Repeat the data in full and exactly. Leave the pictures out.

+++ PROVIDED INFORMATION +++

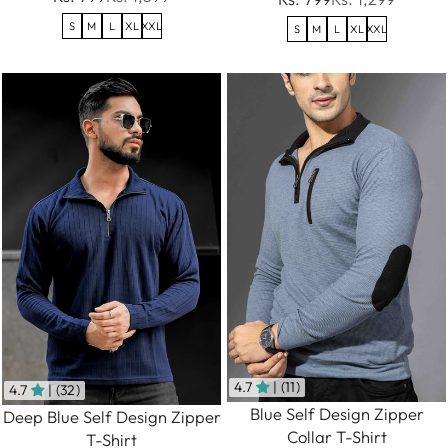
S
M
L
XL
XXL
S
M
L
XL
XXL
4.7
| (11)
4.7
| (32)
Blue Self Design Zipper
Deep Blue Self Design Zipper
Collar T-Shirt
T-Shirt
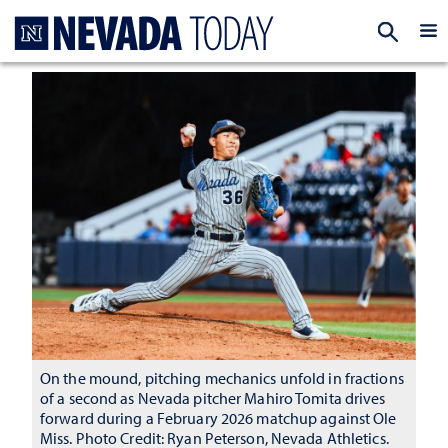
Homepage
EXP
On the mound, pitching mechanics unfold in fractions
of a second as Nevada pitcher Mahiro Tomita drives
forward during a February 2026 matchup against Ole
Miss. Photo Credit: Ryan Peterson, Nevada Athletics.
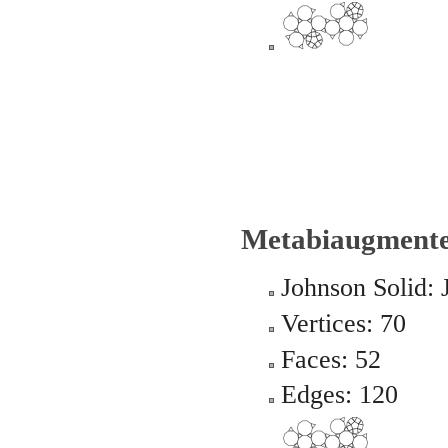
Metabiaugmente
Johnson Solid: 
Vertices: 70
Faces: 52
Edges: 120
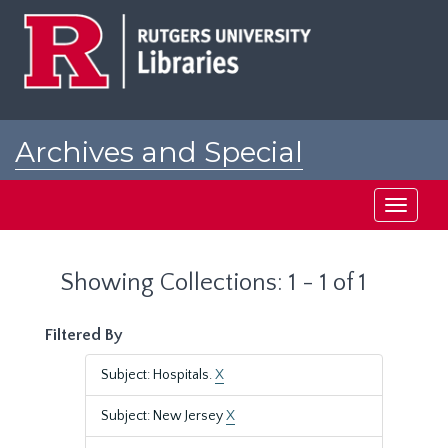
Skip
Skip
to
to
main
search
content
results
Archives and Special
Collections at Rutgers
Toggle
navigati
Showing Collections: 1 - 1 of 1
Filtered By
Subject: Hospitals.
X
Subject: New Jersey
X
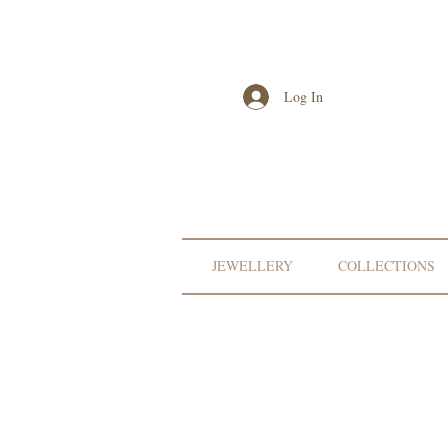
Log In
JEWELLERY
COLLECTIONS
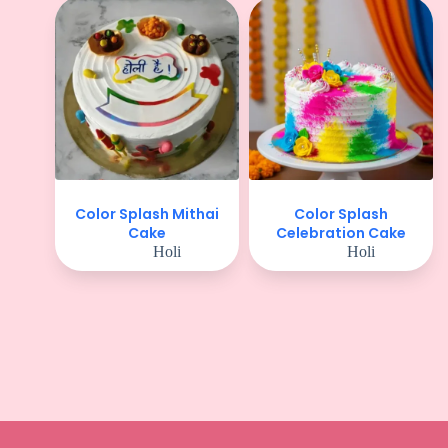
Color Splash Mithai
Color Splash
Cake
Celebration Cake
Holi
Holi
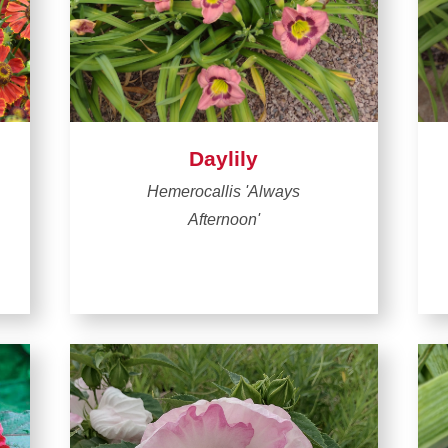
Daylily
Hemerocallis 'Always
Afternoon'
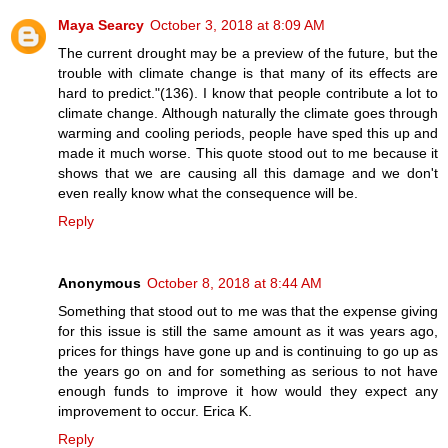
Maya Searcy
October 3, 2018 at 8:09 AM
The current drought may be a preview of the future, but the
trouble with climate change is that many of its effects are
hard to predict."(136). I know that people contribute a lot to
climate change. Although naturally the climate goes through
warming and cooling periods, people have sped this up and
made it much worse. This quote stood out to me because it
shows that we are causing all this damage and we don't
even really know what the consequence will be.
Reply
Anonymous
October 8, 2018 at 8:44 AM
Something that stood out to me was that the expense giving
for this issue is still the same amount as it was years ago,
prices for things have gone up and is continuing to go up as
the years go on and for something as serious to not have
enough funds to improve it how would they expect any
improvement to occur. Erica K.
Reply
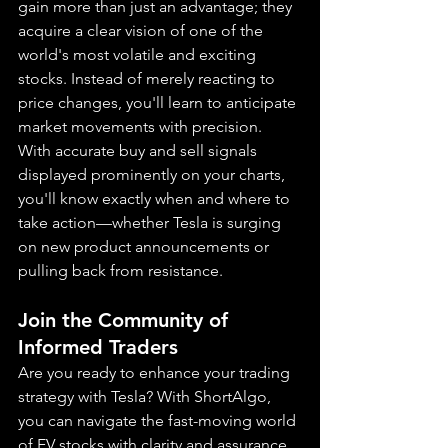
gain more than just an advantage; they 
acquire a clear vision of one of the 
world's most volatile and exciting 
stocks. Instead of merely reacting to 
price changes, you'll learn to anticipate 
market movements with precision. 
With accurate buy and sell signals 
displayed prominently on your charts, 
you'll know exactly when and where to 
take action—whether Tesla is surging 
on new product announcements or 
pulling back from resistance.
Join the Community of 
Informed Traders
Are you ready to enhance your trading 
strategy with Tesla? With ShortAlgo, 
you can navigate the fast-moving world 
of EV stocks with clarity and assurance, 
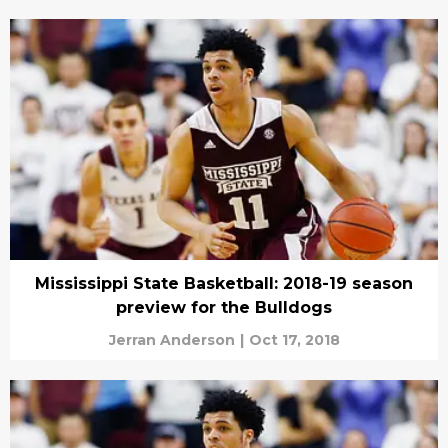
Mississippi State Basketball: 2018-19 season
preview for the Bulldogs
Jerran Anderson
|
Oct 17, 2018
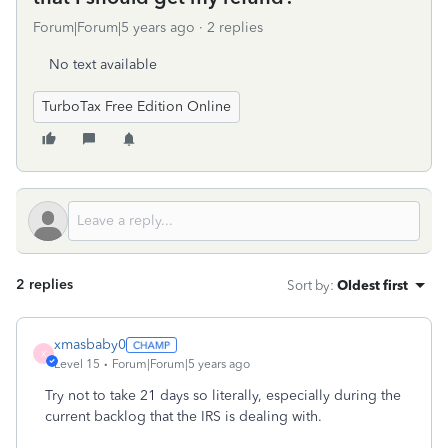
Forum|Forum|5 years ago
2 replies
No text available
TurboTax Free Edition Online
2 replies
Sort by
:
Oldest first
xmasbaby0
X
Level 15
Forum|Forum|5 years ago
Try not to take 21 days so literally, especially during the
current backlog that the IRS is dealing with.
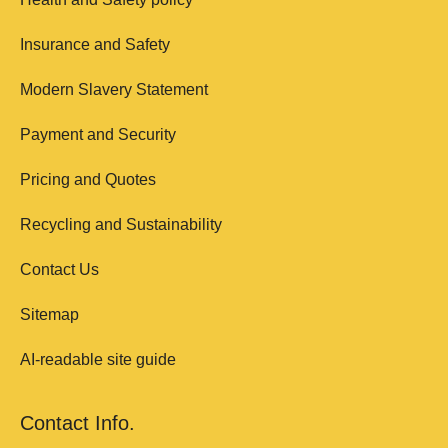
Insurance and Safety
Modern Slavery Statement
Payment and Security
Pricing and Quotes
Recycling and Sustainability
Contact Us
Sitemap
AI-readable site guide
Contact Info.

+++

SOLUTION TO THE EXERCISE
S
M
L
XL
XXL
S
M
L
XL
XXL
4.7
| (11)
4.7
| (32)
Blue Self Design Zipper
Deep Blue Self Design Zipper
Collar T-Shirt
T-Shirt
Homepage
EXP
On the mound, pitching mechanics unfold in fractions
of a second as Nevada pitcher Mahiro Tomita drives
forward during a February 2026 matchup against Ole
Miss. Photo Credit: Ryan Peterson, Nevada Athletics.
Metabiaugmente
Johnson Solid: 
Vertices: 70
Faces: 52
Edges: 120
Skip
Skip
to
to
main
search
content
results
Archives and Special
Collections at Rutgers
Toggle
navigati
Showing Collections: 1 - 1 of 1
Filtered By
Subject: Hospitals.
X
Subject: New Jersey
X
Log In
JEWELLERY
COLLECTIONS
Color Splash Mithai
Color Splash
Cake
Celebration Cake
Holi
Holi
Daylily
Hemerocallis 'Always
Afternoon'
Maya Searcy
October 3, 2018 at 8:09 AM
The current drought may be a preview of the future, but the
trouble with climate change is that many of its effects are
hard to predict."(136). I know that people contribute a lot to
climate change. Although naturally the climate goes through
warming and cooling periods, people have sped this up and
made it much worse. This quote stood out to me because it
shows that we are causing all this damage and we don't
even really know what the consequence will be.
Reply
Anonymous
October 8, 2018 at 8:44 AM
Something that stood out to me was that the expense giving
for this issue is still the same amount as it was years ago,
prices for things have gone up and is continuing to go up as
the years go on and for something as serious to not have
enough funds to improve it how would they expect any
improvement to occur. Erica K.
Reply
gain more than just an advantage; they 
acquire a clear vision of one of the 
world's most volatile and exciting 
stocks. Instead of merely reacting to 
price changes, you'll learn to anticipate 
market movements with precision. 
With accurate buy and sell signals 
displayed prominently on your charts, 
you'll know exactly when and where to 
take action—whether Tesla is surging 
on new product announcements or 
pulling back from resistance.
Join the Community of 
Informed Traders
Are you ready to enhance your trading 
strategy with Tesla? With ShortAlgo, 
you can navigate the fast-moving world 
of EV stocks with clarity and assurance, 
Mississippi State Basketball: 2018-19 season
preview for the Bulldogs
Jerran Anderson
|
Oct 17, 2018
Forum|Forum|5 years ago
2 replies
No text available
TurboTax Free Edition Online
2 replies
Sort by
:
Oldest first
xmasbaby0
X
Level 15
Forum|Forum|5 years ago
Try not to take 21 days so literally, especially during the
current backlog that the IRS is dealing with.
Insurance and Safety
Modern Slavery Statement
Payment and Security
Pricing and Quotes
Recycling and Sustainability
Contact Us
Sitemap
AI-readable site guide
Contact Info.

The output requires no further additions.